What Was Mary Thinking?

Read: Luke 2:19 KJV

“But Mary kept all these things and pondered them in her heart.”

As a teenager, Mary experienced an event not experienced by any other mortal. Told by Gabriel that God had chosen her to be the mother of the Messiah, Mary joined a singular club. Little has been recorded to give us insight into Mary’s thoughts and feelings at this transcendent moment. We know only that she was “greatly troubled.”

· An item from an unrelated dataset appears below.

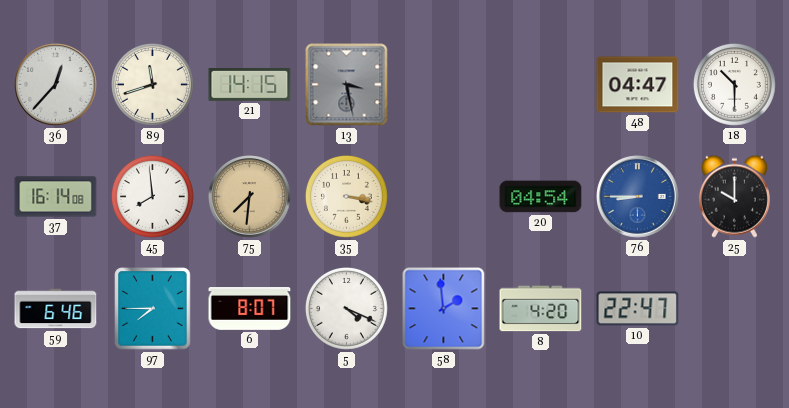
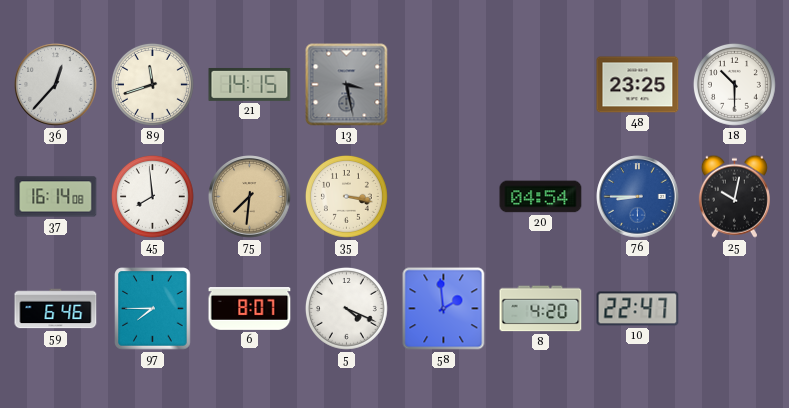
48: 04:47 -> 23:25
25: 10:00 -> 10:02
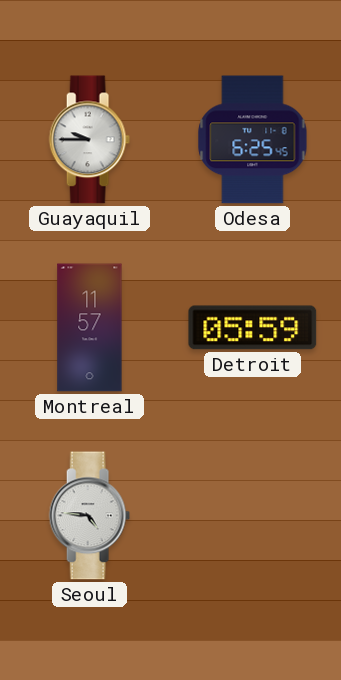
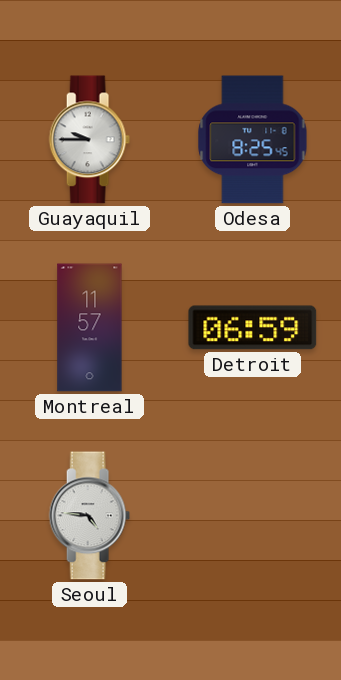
Odesa: 6:25 -> 8:25
Detroit: 05:59 -> 06:59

What must her first thoughts have been? Shock, disbelief, fear? Why her? Why now? What about Joseph, her betrothed? Yet despite the incredible circumstances, Mary answered simply, “Let it be done to me according to your word.” 

I have to wonder what happened after Gabriel’s visit. Did Mary run to tell her mother? Or was she afraid that no one would believe her? By accepting the angel’s gift, had she risked her future with Joseph, and even the safety of herself and her family? And a baby! She was little more than a child herself.

Since I first read the story of the angelic visit I’ve been drawn to the brief, understated explanation of Mary’s reaction to an event unparalleled in human history. Mary took in the amazing events happening in her transformed life and “pondered them in her heart”. Throughout her pregnancy and Jesus’ birth, whether riding a donkey on the bumpy road to Bethlehem, having the Holy baby in a stable, or fleeing from Herod’s gaze, Mary persevered in her sacred assignment. 

Her heart must have been full of thoughts and feelings, doubts and joys. Perhaps she felt welcome reassurance when someone immediately recognized the “changed” Mary. (“Blessed are you among women and blessed is the fruit of your womb.”) Perhaps she also felt icy fear when Simeon warned her that her baby would cause a sword to “pierce her own soul.”

Wrapping herself in silence may have been Mary’s best response. It must have been hard to imagine a Messiah, but easier to imagine a tiny baby. Far too young and modest to be a saint, she could settle herself by being a mother. And at that time, at the very beginning of Jesus’ life, that was what he needed most. 

Somehow, as Mary held a whirlwind of events close to her heart, the young mother quietly managed to raise a savior who would transform the world. May Mary’s gentle strength be a model for us as we enter this Holy season.


Lord, as Advent approaches, may we ponder the gift of the Christ child. Thank you for transforming our lives through your gift of salvation and forgiveness. Help us to accept the greatest gift as Mary did, with humility and grace. Amen.